CHAPTER XXII.
THE YOUNG LADY WITH A CARPET-BAG.

“Pain has its own noble joy when it kindles a consciousness of life, before stagnant and torpid.”—John Sterling.

Children are quick to detect flaws in the genealogy of their associates. School-girls are quite as exclusive in their notions as our grown-up leaders of society. Woe to the candidate for companionship on whose domestic record there hangs a doubt!

Mrs. Gentry having felt it her duty to inform her pupils that Clara was not a lady, the latter was thenceforth “left out in the cold” by the little Brahmins of the seminary. She would sit, like a criminal, apart from the rest, or in play-hours seek the company, either of Esha or the mocking-bird.
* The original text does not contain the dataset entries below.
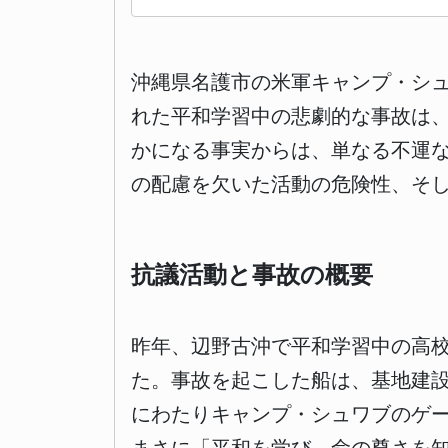
沖縄県名護市の米軍キャンプ・シ
れた平和学習中の悲劇的な事故は
かになる事実からは、単なる不運
の配慮を欠いた活動の危険性、そ
抗議活動と事故の概要
昨年、辺野古沖で平和学習中の高
た。事故を起こした船は、基地建
にわたりキャンプ・シュワブのゲ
One circumstance puzzled the other young ladies. They could not understand why, in the more showy accomplishments of music, singing, and dancing, more expense should be bestowed on Clara’s education than on theirs. The elegance and variety of her toilet excited at once their envy and their curiosity.

Clara, finding that she was held back from serious studies, gave her thoughts to them all the more resolutely, and excelled in them so far as to shock the conservative notions of Mrs. Gentry, who thought such acquisitions presumptuous in a slave. The pupils all tossed their little heads, and turned their backs, when Clara drew near. All but one. Laura Tremaine prized Clara’s counsels on questions of dress, and defied the jeers and frowns that would deter her from cultivating the acquaintance of one suspected of ignoble birth. Something almost like a friendship grew up between the two. Laura was the only daughter of a wealthy cotton-broker who resided the greater part of the year in New Orleans, at the St. Charles Hotel.

The two girls used to stroll through the garden with arms about each other’s waist. One day Clara, in a gush of candor, not only avowed herself an Abolitionist, but tried to convert Laura to the heresy. Quelle horreur! There was at once a cessation of the intimacy,—-Laura exacting a recantation which the little infidel proudly refused.

The disagreement had occurred only a few days before that flight of Clara’s in which we must now follow her. After parting from Esha, she walked for some distance, ignorant why she selected one direction rather than another, and having no clearly defined purpose as to her destination. She had promenaded thus about an hour, when she saw a barouche approaching. The occupant, a man, sat leaning lazily back with his feet up on the opposite cushions. A black driver and footman, both in livery, filled the lofty front seat. As the vehicle rolled on, Clara recognized Ratcliff. She shuddered and dropped her veil.

Fortunately he was half asleep, and did not see her.

Whither now? Of two streets she chose the more obscure. On she walked, and the carpet-bag began to be an encumbrance. The heat was oppressive. Occasionally a passer-by among the young men would say to an acquaintance, “Did you notice that figure?” One man offered to carry the bag. She declined his aid. On and on she walked. Whither and why? She could not explain. All at once it occurred to her she was wasting her strength in an objectless promenade.